Work order:
Reproduce, without alteration, every line of the data; exclude the images.

Data to process Block Start

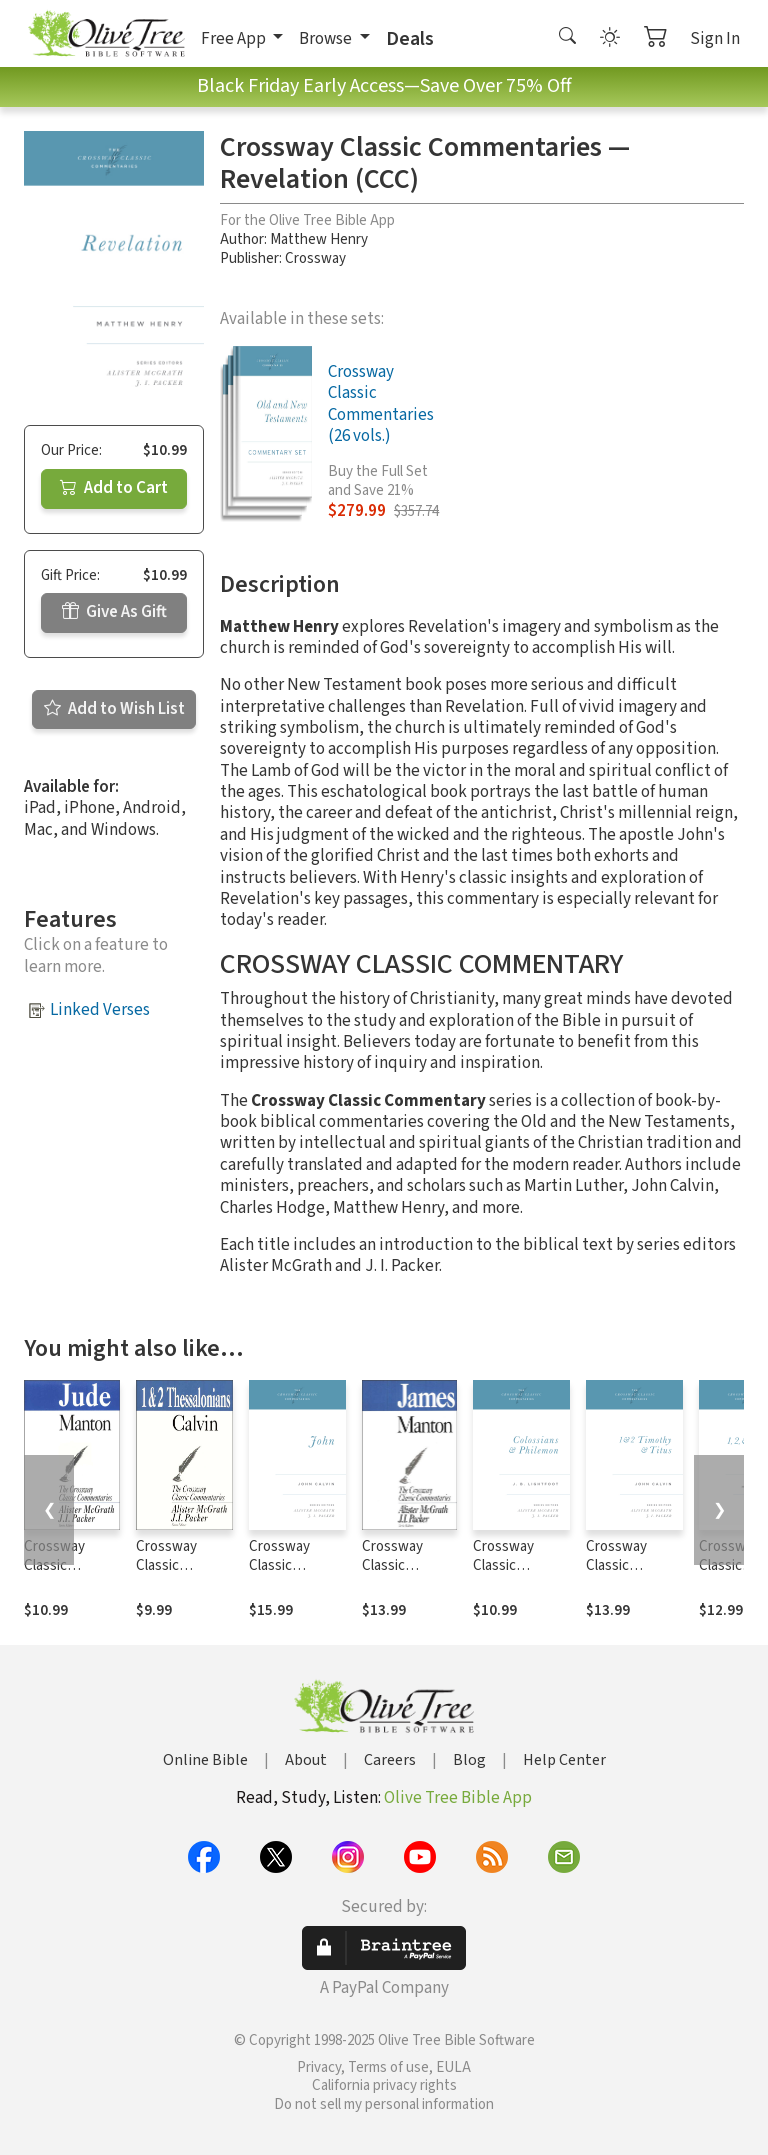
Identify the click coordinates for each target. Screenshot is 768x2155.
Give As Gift (114, 612)
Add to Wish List (114, 709)
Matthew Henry (319, 239)
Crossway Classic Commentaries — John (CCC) (294, 1575)
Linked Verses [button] (100, 1010)
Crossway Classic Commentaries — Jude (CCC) (69, 1575)
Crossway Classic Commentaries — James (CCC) (409, 1575)
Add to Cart (114, 488)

Data to process Block End

Task response:
Identify the click coordinates for each target. Screenshot is 768x2155.
Give As Gift (114, 612)
Add to Wish List (114, 709)
Matthew Henry (319, 239)
Crossway Classic Commentaries — John (CCC) (294, 1575)
Linked Verses [button] (100, 1010)
Crossway Classic Commentaries — Jude (CCC) (69, 1575)
Crossway Classic Commentaries — James (CCC) (409, 1575)
Add to Cart (114, 488)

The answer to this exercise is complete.